As the conjugal period progressed and the media came to know about it, they tried to cash in on the situation. But this not only profited him with lumps of payment against interviews but also in the persuasion of the general media, he was tested by psychologists and psychiatrists and nobody could certify him barmy. Thus life seemed to go on smoothly with the man who had undoubtedly found the best of companions, whom he could not only trust but could share his darkest secrets without the fear of being joked at and above all, could argue and win during disagreements.
But Nature seemed to tolerate this impudence no longer and engaged two of her surest minions – Desire and the eternal longing for passing on the genes to the next generation. Needless to say, both succeeded and again the same Reverend came to the rescue. He advised the man that in order to get a divorce he needed to have an illicit relationship with a lady and then only can his separation be successful. He further counseled that the man must find the lady who will be willing to marry him after the divorce and will parent the child that he so long craves for. Thus began the search for such a woman and soon he found one, Labanga, a three time divorcee, who surprisingly seemed to like him. But again complication arose as a lawyer made them wise of the fact that the case would fail to win the much needed divorce as it missed the vital point in the definition of illegitimate affair as the spouse, being the same person, is always in full consciousness of the doings of the partner.
Though the play ends with a comic sequence but it culminates is the search for the answer to the question that is much sought after – is marriage all about self security or is it more about caring and sharing and union of hearts brave enough to carry on the splendor of life amid the daily disturbances which may require compromise in the part of the partners and a philanthropic view of life.
The entire show was fashioned as a play within a play where the narrator turned to actor and camouflaged actors in the audience supported the entire show with impeccably timed prompts making this unusual storyline an elite presentation as well.
The lion’s share of the credit goes to Sohan Bandyopadhyay for his brilliant portraiture of the protagonist with the multiple personality and his superb presentation of the conversation of the man and the wife deserves more than an ordinary applause. Shri Bandyopadhyay should also be congratulated for the concept, costume design and direction that was supported in no less measure by the entire crew of Nata Ranga. The stage design and ambience that he so perfectly designed was implemented equally well by Bilu Dutta, Maitrayee Bandyopadhyay and Sandip Dey.
Rabi Ghosh‘s make-up complimented well with one of the most ingeniously arranged lights that harmonized correctly throughout the entire performance, kudos to Sudip Sanyal.
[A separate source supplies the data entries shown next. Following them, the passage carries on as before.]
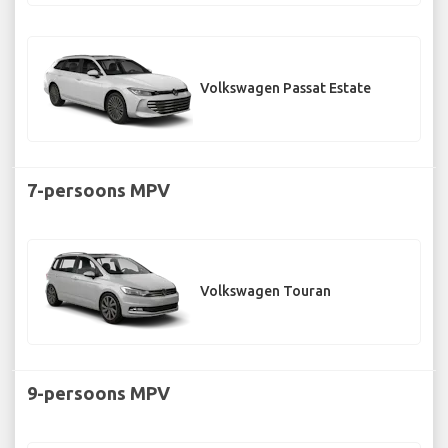
Volkswagen Passat Estate
7-persoons MPV
Volkswagen Touran
9-persoons MPV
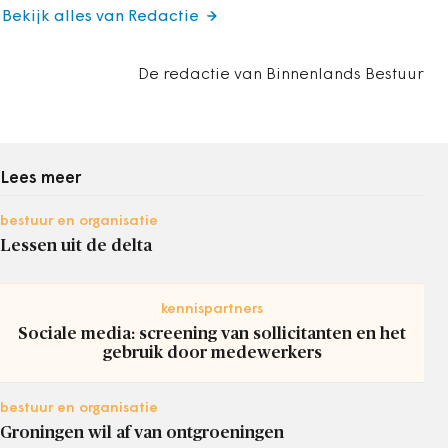
Bekijk alles van Redactie
De redactie van Binnenlands Bestuur
Lees meer
bestuur en organisatie
Lessen uit de delta
kennispartners
Sociale media: screening van sollicitanten en het
gebruik door medewerkers
bestuur en organisatie
Groningen wil af van ontgroeningen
Nilava as the secretary of the stricken drama company and also playing the part of the Reverend was well chosen for both the roles as was as Labanga. UmaSambuddha Bannerjee’s voiceover for the distressed assistant to director Anirban deserves special mention for their accurate timings as do Debjit Nag and Kallol Dey in their roles of the critical audience.
Debanjan Basu’s characterisation of Christ in His worldly form was both fascinating and clever and Mamata and Shrabanti‘s performances as the clock and the tree were both smart and succint.
In other roles, Sudhamoy Palit (hall worker), Mousumi (mother), Sandip Dutta (Hawker), Sandip Dey (lawyer), Sanjib (David), Ayanangshu Chattopadhyay (Ismail), Ananya (heroin), Srishti (bride), Niloy (Johny), Sudeshna (Maria) and Maitrayee (singer) not only supported well enough but with their appropriate and orchestrated singing and choreographs (by Shoven) in between each act, wiped off the chance of a single dull moment.